Kazakhstan hopes to settle its protracted dispute with the foreign developers of the lucrative Karachaganak gas field in the first half of this year, Oil and Gas Minister Sauat Mynbayev told reporters.
Mynbayev, during an online news conference, said talks were under way between the Kazakh government and a consortium led by Britain's BG Group and Italy's ENI. He did not specify the government's demands.
"Each of the sides clearly understands what it wants," he said, adding the next meeting was scheduled for May 10.
"I hope that we will try to reach agreement in the first half of the year," the minister said.
Officials at Karachaganak Petroleum Operating Group (KPO), the consortium that owns the field, were not immediately available for comment.

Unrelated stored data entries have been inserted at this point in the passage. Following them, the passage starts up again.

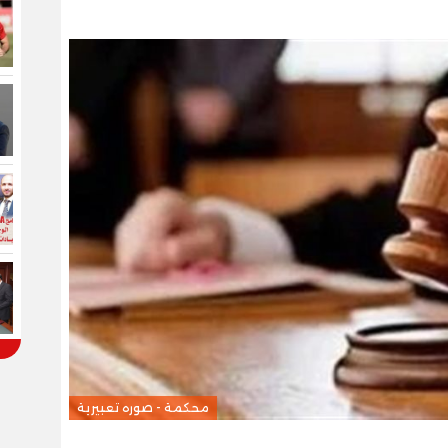
محكمة - صوره تعبيرية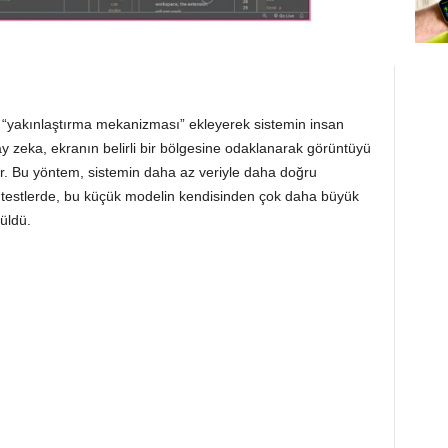
ir “yakınlaştırma mekanizması” ekleyerek sistemin insan
pay zeka, ekranın belirli bir bölgesine odaklanarak görüntüyü
yor. Bu yöntem, sistemin daha az veriyle daha doğru
 testlerde, bu küçük modelin kendisinden çok daha büyük
rüldü.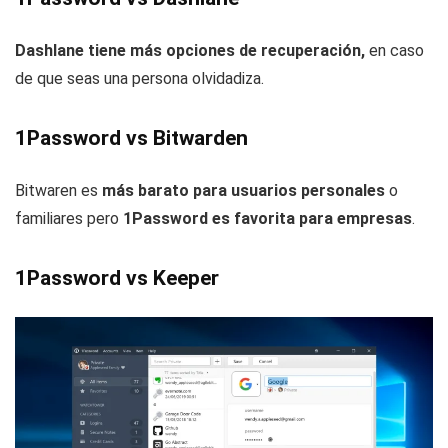
Dashlane tiene más opciones de recuperación,
en caso
de que seas una persona olvidadiza.
1Password vs Bitwarden
Bitwaren es
más barato para usuarios personales
o
familiares pero
1Password es favorita para empresas
.
1Password vs Keeper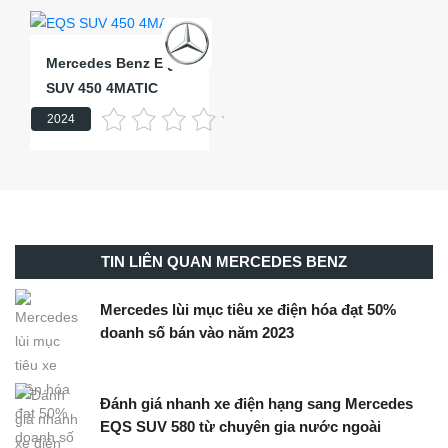
Mercedes Benz EQS
SUV 450 4MATIC
2024
TIN LIÊN QUAN MERCEDES BENZ
Mercedes lùi mục tiêu xe điện hóa đạt 50%
doanh số bán vào năm 2023
Đánh giá nhanh xe điện hạng sang Mercedes
EQS SUV 580 từ chuyên gia nước ngoài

Kazakhstan, with 3 percent of the world's recoverable oil reserves, has grown more assertive over its abundant natural resources in recent years, pushing to revise agreements signed with foreign energy majors after the Soviet collapse in 1991.
The Kazakh government has on several occasions charged the KPO consortium with violating tax and ecological laws and with overstating costs. KPO has consistently denied any wrongdoing.

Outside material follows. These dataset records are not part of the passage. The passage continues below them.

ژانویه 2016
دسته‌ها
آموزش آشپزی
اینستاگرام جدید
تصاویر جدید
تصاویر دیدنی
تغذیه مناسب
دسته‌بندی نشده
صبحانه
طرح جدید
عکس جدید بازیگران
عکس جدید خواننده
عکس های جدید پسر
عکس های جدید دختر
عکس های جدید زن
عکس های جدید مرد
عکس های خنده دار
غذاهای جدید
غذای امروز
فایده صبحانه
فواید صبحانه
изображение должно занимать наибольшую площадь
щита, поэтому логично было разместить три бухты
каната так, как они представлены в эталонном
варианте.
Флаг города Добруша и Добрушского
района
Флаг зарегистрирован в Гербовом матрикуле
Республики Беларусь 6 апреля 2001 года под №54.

Kazakhstan's top tax official told Reuters in an interview in February it had prepared new tax claims against KPO relating to tax payments in 2006-09.

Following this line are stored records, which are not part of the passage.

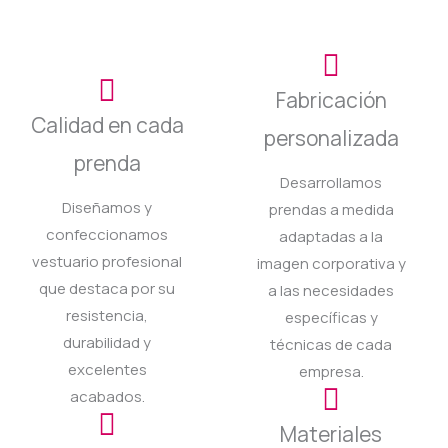
Fabricación
Calidad en cada
personalizada
prenda
Desarrollamos
Diseñamos y
prendas a medida
confeccionamos
adaptadas a la
vestuario profesional
imagen corporativa y
que destaca por su
a las necesidades
resistencia,
específicas y
durabilidad y
técnicas de cada
excelentes
empresa.
acabados.
Materiales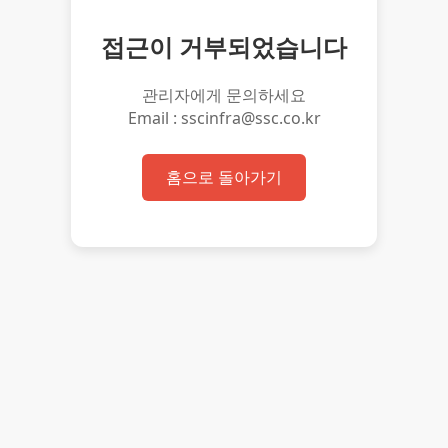
접근이 거부되었습니다
관리자에게 문의하세요
Email : sscinfra@ssc.co.kr
홈으로 돌아가기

ENI and BG each hold a 32.5 percent stake in the consortium. The other participants are U.S. oil major Chevron, with 20 percent, and Russia's LUKOIL, with 15 percent.
Kazakh state oil and gas company KazMunaiGas last year stated its ambition to acquire a stake in the project, and ENI Chief Executive Paolo Scaroni said in August the company was holding talks on cutting its shareholding.
Asked about the state's plans, Mynbayev said: "As of today, there are no official agreements on (acquiring) any share in the project."
Third Phase
The government has previously expressed interest in exerting greater control over costs during the crucial third phase of development at the Karachaganak field in northwest Kazakhstan.
The next, third phase could allow for a doubling of production. Mynbayev said the consortium had estimated the cost of the third phase of the project at $23 billion, although no formal proposal had been presented.
The government is likely to disagree with this estimate. KazMunaiGas has previously estimated the cost at $14.5 billion.
"As of today, no third phase has been officially presented," Mynbayev said. "Once it has been presented, the Republic of Kazakhstan will consider this concept."
He added: "The sides are waiting for a final settlement of their mutual claims, and once the talks on settling old claims have been finished, I think the consortium will, within a brief period, formulate its proposals on the third stage."
KPO, due to operate the project until 2038, said hydrocarbon output at Karachaganak fell to 133.7 million barrels of oil equivalent in 2010 from 139.4 million barrels in 2009.